[Entries shown Boundary: Start]

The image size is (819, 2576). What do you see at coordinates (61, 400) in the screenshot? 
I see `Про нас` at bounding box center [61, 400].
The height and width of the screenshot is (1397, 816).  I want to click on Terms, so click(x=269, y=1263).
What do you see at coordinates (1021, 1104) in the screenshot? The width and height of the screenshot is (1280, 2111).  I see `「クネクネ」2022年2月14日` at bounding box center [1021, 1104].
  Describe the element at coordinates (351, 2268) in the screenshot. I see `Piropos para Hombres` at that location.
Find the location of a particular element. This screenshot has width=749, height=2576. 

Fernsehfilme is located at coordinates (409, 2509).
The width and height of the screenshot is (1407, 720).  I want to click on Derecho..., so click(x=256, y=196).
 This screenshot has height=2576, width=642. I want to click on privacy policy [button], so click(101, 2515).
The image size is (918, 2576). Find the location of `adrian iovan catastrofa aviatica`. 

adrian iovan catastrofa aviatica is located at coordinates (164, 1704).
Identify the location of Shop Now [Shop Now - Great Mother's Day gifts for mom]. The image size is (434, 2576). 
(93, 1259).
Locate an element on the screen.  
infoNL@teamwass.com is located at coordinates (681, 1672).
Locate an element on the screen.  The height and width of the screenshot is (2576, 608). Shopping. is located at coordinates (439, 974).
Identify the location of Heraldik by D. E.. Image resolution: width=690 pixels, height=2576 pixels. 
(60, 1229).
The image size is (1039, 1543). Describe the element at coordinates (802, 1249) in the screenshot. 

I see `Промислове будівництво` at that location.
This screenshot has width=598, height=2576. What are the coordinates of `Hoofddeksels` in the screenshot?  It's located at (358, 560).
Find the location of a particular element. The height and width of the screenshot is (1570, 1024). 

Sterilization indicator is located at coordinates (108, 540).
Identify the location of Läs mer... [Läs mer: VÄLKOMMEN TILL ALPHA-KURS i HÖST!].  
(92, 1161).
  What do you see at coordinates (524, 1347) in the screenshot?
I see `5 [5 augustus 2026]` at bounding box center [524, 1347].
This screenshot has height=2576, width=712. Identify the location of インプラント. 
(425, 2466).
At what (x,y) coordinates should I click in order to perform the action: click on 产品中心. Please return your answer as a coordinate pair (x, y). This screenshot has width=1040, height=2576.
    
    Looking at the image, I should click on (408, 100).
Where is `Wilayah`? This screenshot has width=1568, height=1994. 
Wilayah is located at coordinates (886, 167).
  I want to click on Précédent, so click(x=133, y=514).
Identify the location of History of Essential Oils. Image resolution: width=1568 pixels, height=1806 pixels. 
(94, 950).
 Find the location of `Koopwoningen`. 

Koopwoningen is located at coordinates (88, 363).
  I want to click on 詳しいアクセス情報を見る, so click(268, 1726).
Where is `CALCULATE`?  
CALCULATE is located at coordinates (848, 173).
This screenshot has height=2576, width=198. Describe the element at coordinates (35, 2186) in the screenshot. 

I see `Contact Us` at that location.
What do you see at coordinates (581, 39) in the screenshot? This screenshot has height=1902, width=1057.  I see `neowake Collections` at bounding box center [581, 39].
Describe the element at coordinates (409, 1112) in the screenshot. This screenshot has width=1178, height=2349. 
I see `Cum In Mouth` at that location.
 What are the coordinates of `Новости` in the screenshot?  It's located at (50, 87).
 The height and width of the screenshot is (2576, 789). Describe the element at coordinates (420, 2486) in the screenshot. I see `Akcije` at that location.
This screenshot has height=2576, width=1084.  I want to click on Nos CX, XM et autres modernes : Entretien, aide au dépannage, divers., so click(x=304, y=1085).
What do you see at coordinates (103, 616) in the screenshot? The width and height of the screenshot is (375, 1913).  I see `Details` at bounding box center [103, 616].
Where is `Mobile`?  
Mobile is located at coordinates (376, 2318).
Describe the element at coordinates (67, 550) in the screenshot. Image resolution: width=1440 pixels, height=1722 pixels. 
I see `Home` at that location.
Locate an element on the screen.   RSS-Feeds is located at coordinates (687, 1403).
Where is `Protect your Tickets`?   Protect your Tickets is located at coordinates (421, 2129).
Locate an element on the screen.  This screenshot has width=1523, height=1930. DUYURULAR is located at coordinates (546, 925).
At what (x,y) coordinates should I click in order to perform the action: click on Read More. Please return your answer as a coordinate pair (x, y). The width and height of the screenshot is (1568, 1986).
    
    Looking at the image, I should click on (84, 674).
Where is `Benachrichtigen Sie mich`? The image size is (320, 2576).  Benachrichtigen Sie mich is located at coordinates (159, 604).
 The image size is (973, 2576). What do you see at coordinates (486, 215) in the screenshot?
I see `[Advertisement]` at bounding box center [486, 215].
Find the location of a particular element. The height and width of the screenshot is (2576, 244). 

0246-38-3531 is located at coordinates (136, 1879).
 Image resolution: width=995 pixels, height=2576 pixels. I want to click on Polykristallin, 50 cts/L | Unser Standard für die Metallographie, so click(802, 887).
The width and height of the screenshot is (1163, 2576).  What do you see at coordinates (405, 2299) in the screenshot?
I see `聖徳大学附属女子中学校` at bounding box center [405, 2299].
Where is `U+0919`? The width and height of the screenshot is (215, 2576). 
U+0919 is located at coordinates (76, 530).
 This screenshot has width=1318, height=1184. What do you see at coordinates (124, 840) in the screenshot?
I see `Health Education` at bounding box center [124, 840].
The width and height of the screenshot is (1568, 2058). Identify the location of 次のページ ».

[Entries shown Boundary: End]

Prompt –
Your task is to repeat the entries exactly.

Response to the task –
The image size is (819, 2576). What do you see at coordinates (61, 400) in the screenshot? 
I see `Про нас` at bounding box center [61, 400].
The height and width of the screenshot is (1397, 816).  I want to click on Terms, so click(x=269, y=1263).
What do you see at coordinates (1021, 1104) in the screenshot? The width and height of the screenshot is (1280, 2111).  I see `「クネクネ」2022年2月14日` at bounding box center [1021, 1104].
  Describe the element at coordinates (351, 2268) in the screenshot. I see `Piropos para Hombres` at that location.
Find the location of a particular element. This screenshot has width=749, height=2576. 

Fernsehfilme is located at coordinates (409, 2509).
The width and height of the screenshot is (1407, 720).  I want to click on Derecho..., so click(x=256, y=196).
 This screenshot has height=2576, width=642. I want to click on privacy policy [button], so click(101, 2515).
The image size is (918, 2576). Find the location of `adrian iovan catastrofa aviatica`. 

adrian iovan catastrofa aviatica is located at coordinates (164, 1704).
Identify the location of Shop Now [Shop Now - Great Mother's Day gifts for mom]. The image size is (434, 2576). 
(93, 1259).
Locate an element on the screen.  
infoNL@teamwass.com is located at coordinates (681, 1672).
Locate an element on the screen.  The height and width of the screenshot is (2576, 608). Shopping. is located at coordinates (439, 974).
Identify the location of Heraldik by D. E.. Image resolution: width=690 pixels, height=2576 pixels. 
(60, 1229).
The image size is (1039, 1543). Describe the element at coordinates (802, 1249) in the screenshot. 

I see `Промислове будівництво` at that location.
This screenshot has width=598, height=2576. What are the coordinates of `Hoofddeksels` in the screenshot?  It's located at (358, 560).
Find the location of a particular element. The height and width of the screenshot is (1570, 1024). 

Sterilization indicator is located at coordinates (108, 540).
Identify the location of Läs mer... [Läs mer: VÄLKOMMEN TILL ALPHA-KURS i HÖST!].  
(92, 1161).
  What do you see at coordinates (524, 1347) in the screenshot?
I see `5 [5 augustus 2026]` at bounding box center [524, 1347].
This screenshot has height=2576, width=712. Identify the location of インプラント. 
(425, 2466).
At what (x,y) coordinates should I click in order to perform the action: click on 产品中心. Please return your answer as a coordinate pair (x, y). This screenshot has width=1040, height=2576.
    
    Looking at the image, I should click on (408, 100).
Where is `Wilayah`? This screenshot has width=1568, height=1994. 
Wilayah is located at coordinates (886, 167).
  I want to click on Précédent, so click(x=133, y=514).
Identify the location of History of Essential Oils. Image resolution: width=1568 pixels, height=1806 pixels. 
(94, 950).
 Find the location of `Koopwoningen`. 

Koopwoningen is located at coordinates (88, 363).
  I want to click on 詳しいアクセス情報を見る, so click(268, 1726).
Where is `CALCULATE`?  
CALCULATE is located at coordinates (848, 173).
This screenshot has height=2576, width=198. Describe the element at coordinates (35, 2186) in the screenshot. 

I see `Contact Us` at that location.
What do you see at coordinates (581, 39) in the screenshot? This screenshot has height=1902, width=1057.  I see `neowake Collections` at bounding box center [581, 39].
Describe the element at coordinates (409, 1112) in the screenshot. This screenshot has width=1178, height=2349. 
I see `Cum In Mouth` at that location.
 What are the coordinates of `Новости` in the screenshot?  It's located at (50, 87).
 The height and width of the screenshot is (2576, 789). Describe the element at coordinates (420, 2486) in the screenshot. I see `Akcije` at that location.
This screenshot has height=2576, width=1084.  I want to click on Nos CX, XM et autres modernes : Entretien, aide au dépannage, divers., so click(x=304, y=1085).
What do you see at coordinates (103, 616) in the screenshot? The width and height of the screenshot is (375, 1913).  I see `Details` at bounding box center [103, 616].
Where is `Mobile`?  
Mobile is located at coordinates (376, 2318).
Describe the element at coordinates (67, 550) in the screenshot. Image resolution: width=1440 pixels, height=1722 pixels. 
I see `Home` at that location.
Locate an element on the screen.   RSS-Feeds is located at coordinates (687, 1403).
Where is `Protect your Tickets`?   Protect your Tickets is located at coordinates (421, 2129).
Locate an element on the screen.  This screenshot has width=1523, height=1930. DUYURULAR is located at coordinates (546, 925).
At what (x,y) coordinates should I click in order to perform the action: click on Read More. Please return your answer as a coordinate pair (x, y). The width and height of the screenshot is (1568, 1986).
    
    Looking at the image, I should click on (84, 674).
Where is `Benachrichtigen Sie mich`? The image size is (320, 2576).  Benachrichtigen Sie mich is located at coordinates (159, 604).
 The image size is (973, 2576). What do you see at coordinates (486, 215) in the screenshot?
I see `[Advertisement]` at bounding box center [486, 215].
Find the location of a particular element. The height and width of the screenshot is (2576, 244). 

0246-38-3531 is located at coordinates (136, 1879).
 Image resolution: width=995 pixels, height=2576 pixels. I want to click on Polykristallin, 50 cts/L | Unser Standard für die Metallographie, so click(802, 887).
The width and height of the screenshot is (1163, 2576).  What do you see at coordinates (405, 2299) in the screenshot?
I see `聖徳大学附属女子中学校` at bounding box center [405, 2299].
Where is `U+0919`? The width and height of the screenshot is (215, 2576). 
U+0919 is located at coordinates (76, 530).
 This screenshot has width=1318, height=1184. What do you see at coordinates (124, 840) in the screenshot?
I see `Health Education` at bounding box center [124, 840].
The width and height of the screenshot is (1568, 2058). Identify the location of 次のページ ».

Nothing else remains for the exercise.